━━ Data records ━━

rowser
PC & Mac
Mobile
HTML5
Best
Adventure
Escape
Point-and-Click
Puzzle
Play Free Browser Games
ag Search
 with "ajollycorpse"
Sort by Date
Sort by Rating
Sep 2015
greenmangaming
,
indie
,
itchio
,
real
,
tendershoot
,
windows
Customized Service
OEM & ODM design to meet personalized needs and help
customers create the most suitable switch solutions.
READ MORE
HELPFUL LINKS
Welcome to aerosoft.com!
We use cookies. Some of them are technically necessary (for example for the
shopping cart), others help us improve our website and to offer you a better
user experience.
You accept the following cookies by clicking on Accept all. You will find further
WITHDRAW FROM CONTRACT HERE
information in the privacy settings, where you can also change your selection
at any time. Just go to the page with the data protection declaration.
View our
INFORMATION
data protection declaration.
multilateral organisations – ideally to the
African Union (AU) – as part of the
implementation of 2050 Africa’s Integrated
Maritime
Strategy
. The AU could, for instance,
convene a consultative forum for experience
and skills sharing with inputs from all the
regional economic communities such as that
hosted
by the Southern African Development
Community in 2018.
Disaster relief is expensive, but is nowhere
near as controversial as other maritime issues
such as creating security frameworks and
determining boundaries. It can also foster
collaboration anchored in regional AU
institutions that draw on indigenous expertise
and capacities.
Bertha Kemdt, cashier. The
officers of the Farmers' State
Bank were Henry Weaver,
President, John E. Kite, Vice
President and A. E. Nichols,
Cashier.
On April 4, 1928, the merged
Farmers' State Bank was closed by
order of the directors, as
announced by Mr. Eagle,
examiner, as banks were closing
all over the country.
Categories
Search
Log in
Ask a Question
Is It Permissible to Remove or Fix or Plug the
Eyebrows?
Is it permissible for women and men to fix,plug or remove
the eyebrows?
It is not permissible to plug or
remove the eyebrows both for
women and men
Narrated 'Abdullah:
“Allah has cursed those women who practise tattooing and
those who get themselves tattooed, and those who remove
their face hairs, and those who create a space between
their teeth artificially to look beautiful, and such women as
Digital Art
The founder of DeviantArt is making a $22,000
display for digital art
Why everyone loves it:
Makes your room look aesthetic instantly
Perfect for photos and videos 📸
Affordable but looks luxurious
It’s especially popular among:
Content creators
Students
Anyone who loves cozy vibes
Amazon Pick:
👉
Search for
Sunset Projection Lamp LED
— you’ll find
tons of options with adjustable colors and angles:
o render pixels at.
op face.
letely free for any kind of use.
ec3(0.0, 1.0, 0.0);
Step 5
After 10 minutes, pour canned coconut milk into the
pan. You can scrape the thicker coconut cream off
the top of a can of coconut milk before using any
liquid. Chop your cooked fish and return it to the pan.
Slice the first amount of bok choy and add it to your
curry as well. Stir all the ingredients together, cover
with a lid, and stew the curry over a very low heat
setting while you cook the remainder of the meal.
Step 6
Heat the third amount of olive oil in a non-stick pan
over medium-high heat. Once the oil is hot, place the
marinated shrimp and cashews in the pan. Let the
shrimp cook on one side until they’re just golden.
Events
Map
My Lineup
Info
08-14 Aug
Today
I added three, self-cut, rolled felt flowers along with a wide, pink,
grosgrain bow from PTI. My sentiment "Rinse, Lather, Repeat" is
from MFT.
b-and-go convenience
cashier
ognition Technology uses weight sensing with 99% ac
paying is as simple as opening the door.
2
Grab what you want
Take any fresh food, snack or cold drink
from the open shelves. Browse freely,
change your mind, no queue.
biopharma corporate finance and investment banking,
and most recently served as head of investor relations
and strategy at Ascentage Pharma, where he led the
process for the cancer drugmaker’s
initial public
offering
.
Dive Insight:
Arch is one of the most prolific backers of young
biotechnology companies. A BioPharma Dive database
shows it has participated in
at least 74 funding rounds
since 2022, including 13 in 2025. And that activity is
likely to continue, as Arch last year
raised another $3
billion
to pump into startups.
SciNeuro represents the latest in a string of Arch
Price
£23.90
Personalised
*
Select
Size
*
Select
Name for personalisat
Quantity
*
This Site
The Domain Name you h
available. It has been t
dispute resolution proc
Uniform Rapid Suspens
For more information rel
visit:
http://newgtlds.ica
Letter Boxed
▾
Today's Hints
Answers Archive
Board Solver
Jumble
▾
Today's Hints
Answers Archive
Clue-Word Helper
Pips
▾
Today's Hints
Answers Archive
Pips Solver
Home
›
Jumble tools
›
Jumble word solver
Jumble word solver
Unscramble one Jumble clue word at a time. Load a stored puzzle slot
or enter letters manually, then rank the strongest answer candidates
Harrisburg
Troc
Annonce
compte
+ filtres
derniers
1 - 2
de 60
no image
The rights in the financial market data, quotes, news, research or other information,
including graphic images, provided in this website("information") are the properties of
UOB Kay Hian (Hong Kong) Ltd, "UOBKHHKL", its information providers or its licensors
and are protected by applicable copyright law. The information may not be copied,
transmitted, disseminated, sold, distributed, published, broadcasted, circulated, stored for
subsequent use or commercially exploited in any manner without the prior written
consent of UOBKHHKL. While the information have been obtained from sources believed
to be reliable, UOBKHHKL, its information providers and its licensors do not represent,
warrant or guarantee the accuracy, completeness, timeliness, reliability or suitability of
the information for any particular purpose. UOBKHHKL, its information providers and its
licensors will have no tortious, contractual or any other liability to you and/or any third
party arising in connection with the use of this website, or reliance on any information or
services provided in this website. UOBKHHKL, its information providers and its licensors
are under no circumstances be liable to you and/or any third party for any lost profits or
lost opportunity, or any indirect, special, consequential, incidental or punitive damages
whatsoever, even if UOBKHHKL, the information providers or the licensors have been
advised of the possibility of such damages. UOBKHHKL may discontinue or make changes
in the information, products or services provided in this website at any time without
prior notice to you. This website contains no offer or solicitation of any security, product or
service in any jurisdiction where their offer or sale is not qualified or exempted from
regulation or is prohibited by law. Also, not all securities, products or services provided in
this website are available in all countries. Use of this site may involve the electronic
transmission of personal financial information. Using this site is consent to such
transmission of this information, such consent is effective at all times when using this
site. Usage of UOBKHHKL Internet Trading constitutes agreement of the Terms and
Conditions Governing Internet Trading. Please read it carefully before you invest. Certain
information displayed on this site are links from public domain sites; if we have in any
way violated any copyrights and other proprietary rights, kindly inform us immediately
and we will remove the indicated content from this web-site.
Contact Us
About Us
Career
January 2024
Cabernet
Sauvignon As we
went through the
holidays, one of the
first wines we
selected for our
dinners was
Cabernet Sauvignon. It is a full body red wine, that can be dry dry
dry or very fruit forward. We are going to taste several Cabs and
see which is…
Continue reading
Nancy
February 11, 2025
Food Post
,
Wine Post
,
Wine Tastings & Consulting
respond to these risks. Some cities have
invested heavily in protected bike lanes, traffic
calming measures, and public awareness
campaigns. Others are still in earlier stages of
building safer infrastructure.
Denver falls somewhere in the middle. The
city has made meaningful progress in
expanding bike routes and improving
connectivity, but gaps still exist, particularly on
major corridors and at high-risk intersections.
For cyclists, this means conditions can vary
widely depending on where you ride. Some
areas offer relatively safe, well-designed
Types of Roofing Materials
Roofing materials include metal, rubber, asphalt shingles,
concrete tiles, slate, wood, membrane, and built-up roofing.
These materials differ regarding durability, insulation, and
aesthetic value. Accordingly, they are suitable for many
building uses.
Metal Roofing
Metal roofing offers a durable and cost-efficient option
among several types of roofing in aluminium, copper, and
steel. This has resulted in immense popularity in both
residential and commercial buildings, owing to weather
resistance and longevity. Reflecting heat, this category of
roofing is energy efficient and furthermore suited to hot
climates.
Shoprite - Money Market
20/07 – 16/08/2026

━━━

▸ Task brief
Retype exactly the lines of the data above that fall between the line with "raised another $3" and the line with "services provided in this website.", inclusive, and add nothing.

▸ Solved exercise
raised another $3
billion
to pump into startups.
SciNeuro represents the latest in a string of Arch
Price
£23.90
Personalised
*
Select
Size
*
Select
Name for personalisat
Quantity
*
This Site
The Domain Name you h
available. It has been t
dispute resolution proc
Uniform Rapid Suspens
For more information rel
visit:
http://newgtlds.ica
Letter Boxed
▾
Today's Hints
Answers Archive
Board Solver
Jumble
▾
Today's Hints
Answers Archive
Clue-Word Helper
Pips
▾
Today's Hints
Answers Archive
Pips Solver
Home
›
Jumble tools
›
Jumble word solver
Jumble word solver
Unscramble one Jumble clue word at a time. Load a stored puzzle slot
or enter letters manually, then rank the strongest answer candidates
Harrisburg
Troc
Annonce
compte
+ filtres
derniers
1 - 2
de 60
no image
The rights in the financial market data, quotes, news, research or other information,
including graphic images, provided in this website("information") are the properties of
UOB Kay Hian (Hong Kong) Ltd, "UOBKHHKL", its information providers or its licensors
and are protected by applicable copyright law. The information may not be copied,
transmitted, disseminated, sold, distributed, published, broadcasted, circulated, stored for
subsequent use or commercially exploited in any manner without the prior written
consent of UOBKHHKL. While the information have been obtained from sources believed
to be reliable, UOBKHHKL, its information providers and its licensors do not represent,
warrant or guarantee the accuracy, completeness, timeliness, reliability or suitability of
the information for any particular purpose. UOBKHHKL, its information providers and its
licensors will have no tortious, contractual or any other liability to you and/or any third
party arising in connection with the use of this website, or reliance on any information or
services provided in this website. UOBKHHKL, its information providers and its licensors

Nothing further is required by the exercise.